Today we speak to Professor Edward Webster, Distinguished Research Professor at the Southern Centre for Inequality Studies (SCIS).

This is an ongoing series where we introduce some key researchers and academics getting to understand their work, their developing research interests as well as what keeps them engaged.

Explain the nature of your work and/or how it relates to inequality.

My interest is in the changing world of work and how it produces and reproduces inequality.  I am currently completing a book length manuscript titled: “Work and Inequality in the Digital Age: A Southern Perspective on the Future of Labour.”

Why do you think inequality remains such an intractable social and economic problem?

Inequality is a structural question and is shaped by power. It is reproduced by a series of interlocking institutions that begins at birth – who your parents are and where you were born (rural /urban, global North /global South) - and continues through schooling, what career you chose, how you live and how you die. It is its multi-dimensional nature that makes it so intractable.

What continues to keep you engaged in your work or areas of research?

I am driven by intellectual curiosity and the ways in which the research I do and the concepts and theories I develop can help make the world a more egalitarian and harmonious place.

What is one thing your field is not focusing on that it should? 

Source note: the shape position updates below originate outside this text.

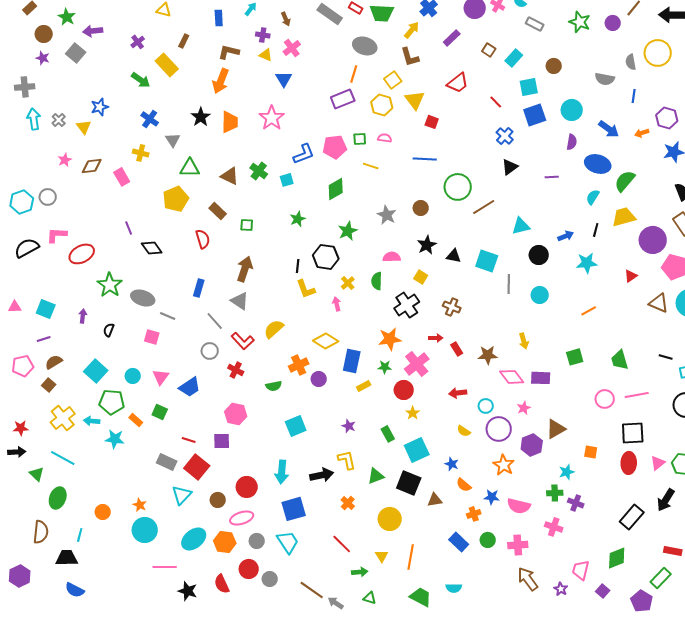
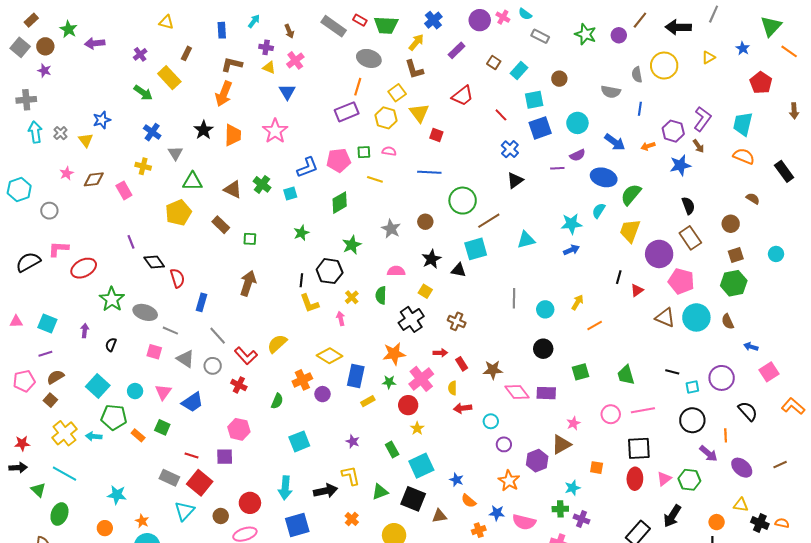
gray square: (76, 53) -> (20, 47), moved
purple semicircle: (572, 142) -> (577, 155), turned 56
purple line: (552, 177) -> (557, 168), moved
cyan hexagon: (22, 202) -> (19, 189), moved
yellow trapezoid: (624, 217) -> (630, 231), turned -55
black line: (596, 230) -> (619, 277), moved
red semicircle: (203, 239) -> (177, 278), moved
black circle: (539, 255) -> (543, 349), moved
cyan square: (487, 261) -> (476, 249), moved, turned -35
cyan star: (587, 263) -> (571, 224), moved
gray triangle: (240, 301) -> (185, 359), moved
yellow arrow: (524, 341) -> (577, 302), moved, turned -133
green semicircle: (274, 386) -> (277, 401), turned -56
pink star: (524, 408) -> (573, 423), moved
purple circle: (499, 429) -> (504, 444), size x0.6
yellow semicircle: (464, 431) -> (453, 388), moved, turned 56
cyan star: (115, 439) -> (117, 495), moved

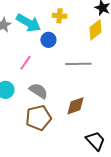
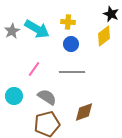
blue circle: (48, 40) -> (71, 44), moved
gray line: (78, 64) -> (72, 72), moved

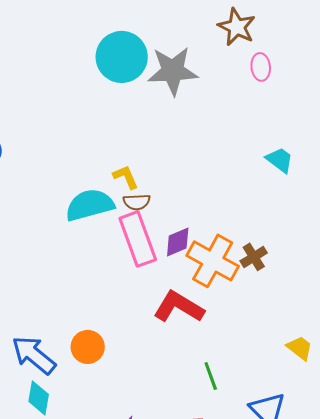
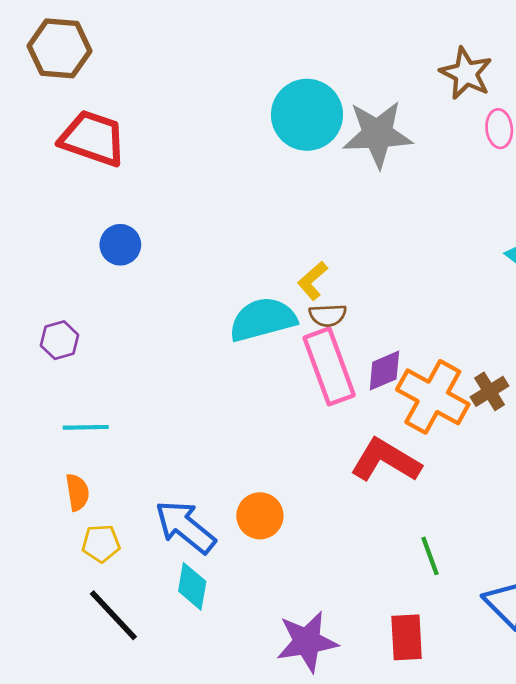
yellow L-shape: (126, 177) -> (313, 281), turned -108

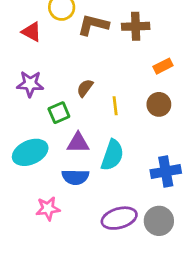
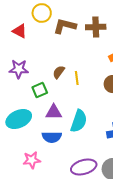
yellow line: (115, 106) -> (77, 78), moved

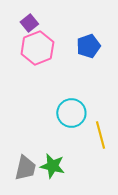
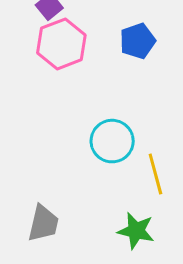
green star: (52, 166) -> (136, 231), moved

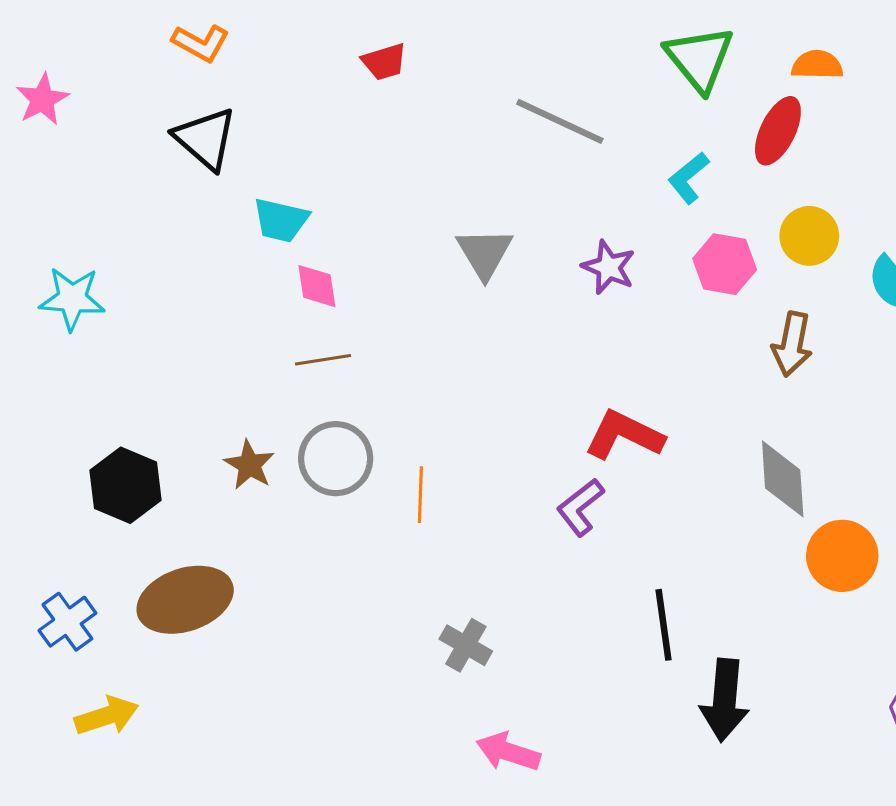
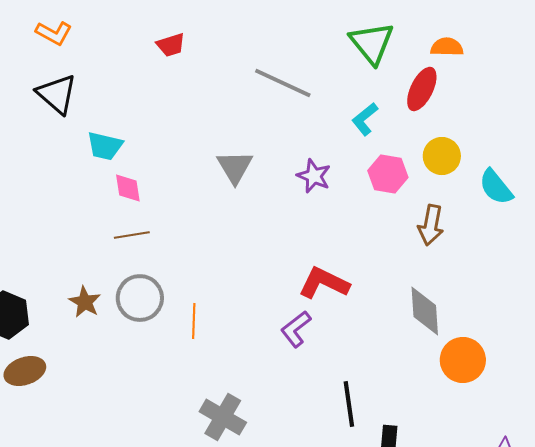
brown ellipse: (185, 600) -> (25, 371), moved, size x0.7
gray cross: (466, 645) -> (223, 417), size x1.4

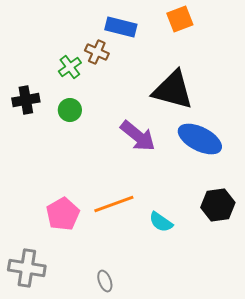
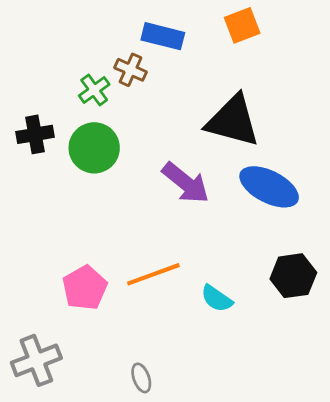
green circle: (70, 110) -> (94, 148), size x1.6
gray cross: (27, 268) -> (36, 360), turned -30

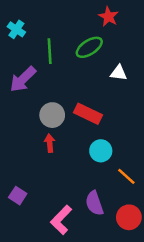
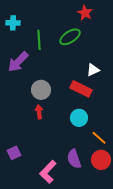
cyan cross: (16, 29) -> (13, 23), turned -32
white triangle: (119, 73) -> (93, 70), moved, turned -32
red rectangle: (88, 114) -> (81, 89), moved
purple square: (18, 196) -> (14, 153), turned 32
red circle: (129, 217) -> (101, 160), moved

Inequality studies has been dominated by quantitative analysis; focusing largely on money-metric inequality. The concept of power is at the heart of inequality because inequality is a power relation. This requires that the distribution of economic power be confronted head-on. It requires a focus on power that goes beyond the power to control markets and seeks to understand how power manifests itself in structural, institutional and cultural exclusion and discrimination.

Who are some academics (in your field or otherwise) whose work you follow closely? Why?

I am quite eclectic in my approach and tend to use different theoretical approaches depending on the problem.  In my understanding of how society works I have been most influenced by the two Karl’s: Karl Marx and Karl Polanyi but in my research on the world of work I have been most influenced by Harry Braverman and Michael Burawoy.

What books are you currently reading?

Carl Frey’s The Technology Trap: Capital, Labour and Power in the Age of Automation and Jacob Dlamini’s Safari Nation: A Social History of the Kruger National Park.

Complete the sentence: “The first thing I do each morning once I get up is

… go for a 5km jog  in the park , then I swim in my pool and then I read the Business Day.”